Tutorial

Let's see how to extract data from a sample website, http://books.toscrape.com/. If you prefer, you can watch a video demonstrating the same steps.

First, add the Siteparse Google Sheets add-on via the G Suite Marketplace.

Then make a new spreadsheet and choose Add-ons | Siteparse | Help / Activate. This will enable the SITEPARSE() custom function for this spreadsheet and show brief instructions.

Next, open the target site you're scraping (http://books.toscrape.com/) in a new tab. You need to use a Chrome or Firefox browser.

We're going to select the data from the webpage using XPath queries. Siteparse also supports CSS Selectors, but XPath is more convenient for scraping because it allows you to select attributes of HTML elements and to select elements based on the text they contain.

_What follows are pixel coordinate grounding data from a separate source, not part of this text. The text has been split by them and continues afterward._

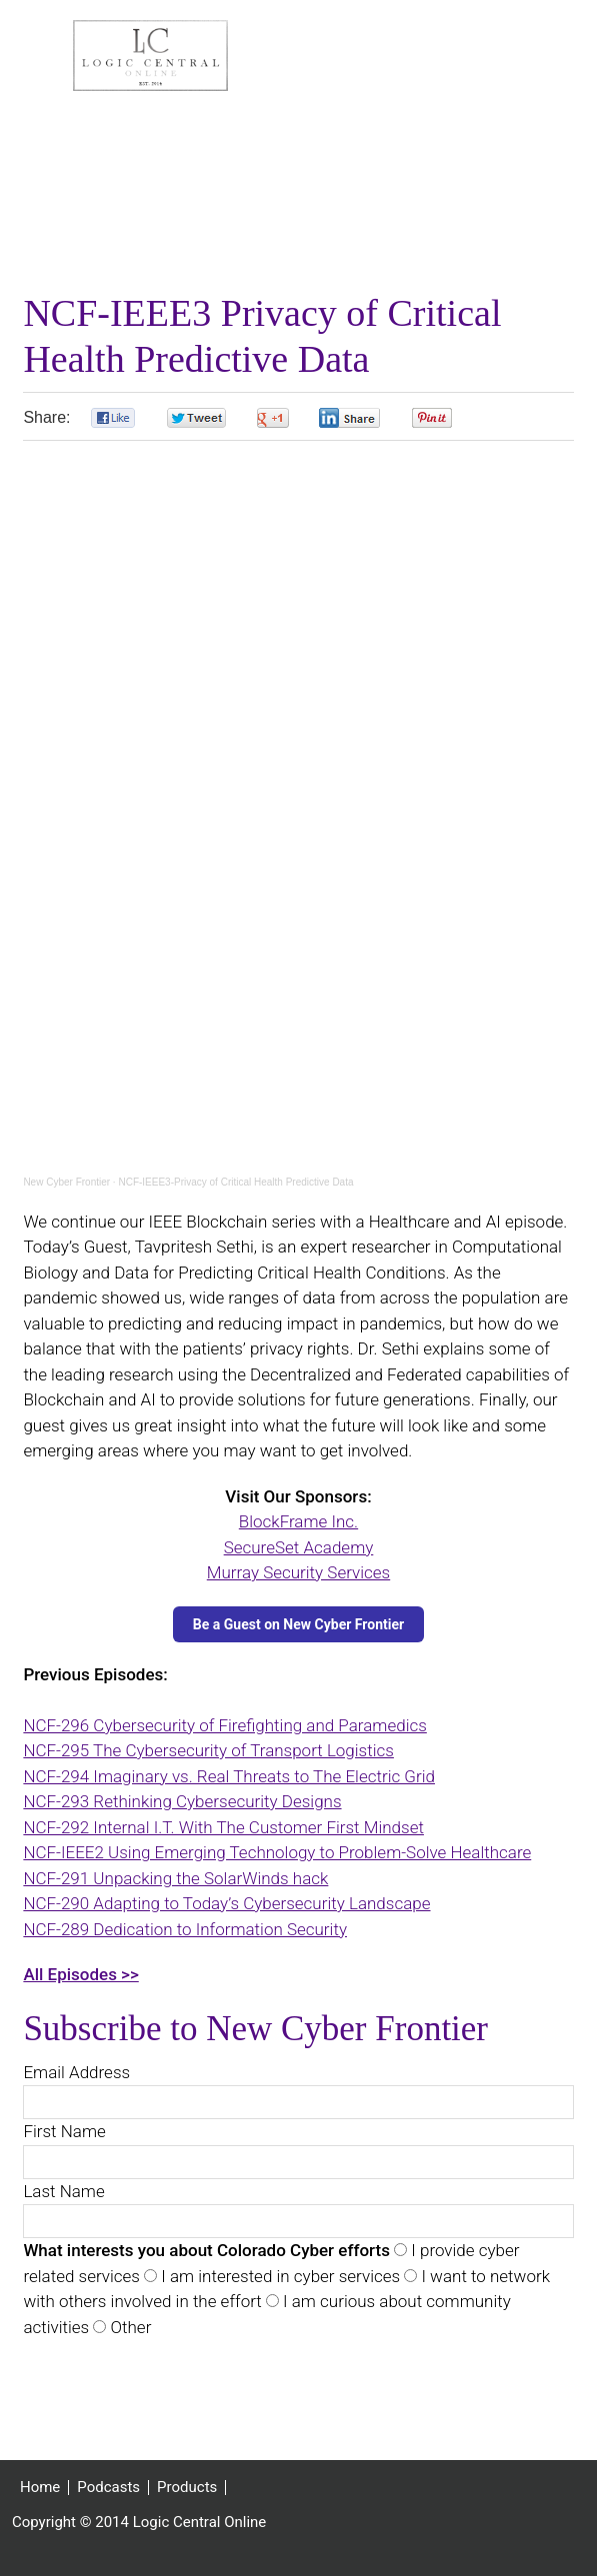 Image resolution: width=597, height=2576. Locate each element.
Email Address (76, 2073)
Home (40, 2488)
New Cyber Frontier (66, 1183)
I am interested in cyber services (278, 2277)
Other (128, 2328)
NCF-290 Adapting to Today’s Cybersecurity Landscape (226, 1904)
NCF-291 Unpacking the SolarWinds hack (175, 1879)
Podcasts (108, 2488)
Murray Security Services (298, 1573)
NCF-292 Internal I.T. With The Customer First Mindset (223, 1828)
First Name (64, 2132)
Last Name (63, 2192)
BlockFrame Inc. (298, 1522)
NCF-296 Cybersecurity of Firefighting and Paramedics (224, 1726)
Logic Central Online (150, 56)
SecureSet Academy (299, 1548)
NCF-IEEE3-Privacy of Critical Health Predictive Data (235, 1183)
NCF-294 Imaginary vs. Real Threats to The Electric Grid (229, 1777)
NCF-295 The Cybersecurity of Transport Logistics (208, 1751)
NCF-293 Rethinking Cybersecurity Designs (182, 1802)
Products (187, 2488)
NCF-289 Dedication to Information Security (185, 1930)
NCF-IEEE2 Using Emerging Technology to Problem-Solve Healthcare (277, 1853) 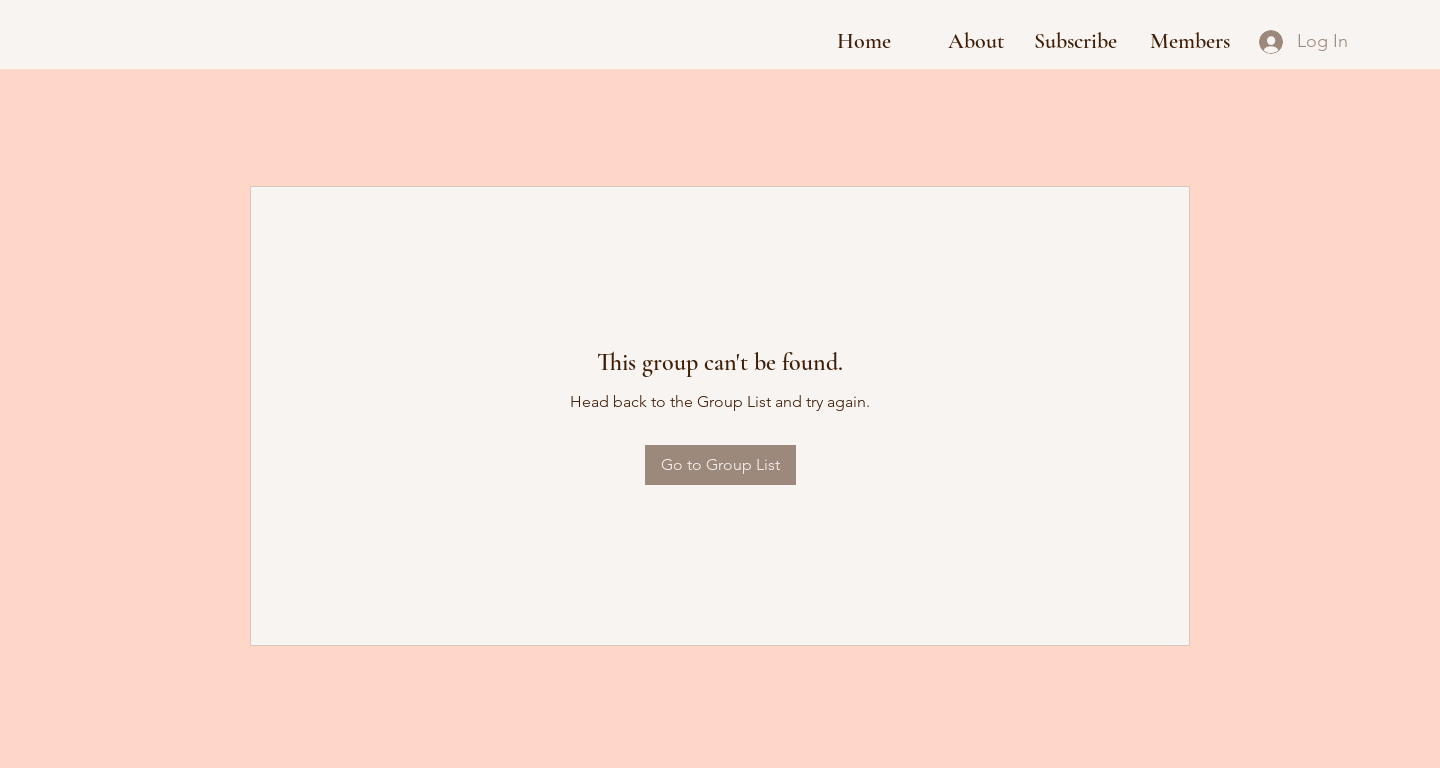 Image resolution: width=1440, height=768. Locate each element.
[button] (1075, 41)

Look at this tutorial for an introduction to XPath language, or see this XPath reference if you already have basic understanding (there also is a CSS Selectors reference).

In most cases you'll be able to scrape data without actually writing the selectors manually, though!

We are going to scrape title, image and price for each book. To get the title, right-click on one of the book titles and select Inspect. A snippet similar to the highlighted one is shown in Chrome Dev Tools.

Right-click on the element and select Copy | Copy XPath.

Paste the XPath in the spreadsheet column where you want to put the titles. Repeat with a different title. Typically the two XPaths are going to differ by a single number. Replace that number with * and you'll get an XPath selecting all titles.

The text of longer titles is truncated, but notice the complete long titles are available in the title attribute of the a element. to select it, complete the XPath with /@title as shown.

You can do the same with price. Scraping the image is a bit different - you can easily retrieve the image address (url) using the XPath:

//*[@id="default"]/div[1]/div/div/div/section/div[2]/ol/li[*]/article/div[1]/a/img/@src

Note that SITEPARSE automatically converts a relative url into an absolute one!

To show a single image wrap the SITEPARSE() function in an IMAGE() function. To get this for all image urls returned, use ARRAYFORMULA():

=ARRAYFORMULA(IMAGE(SITEPARSE($A4, D$3)))

You can examine the complete spreadsheet example, including crawling multi-page listings!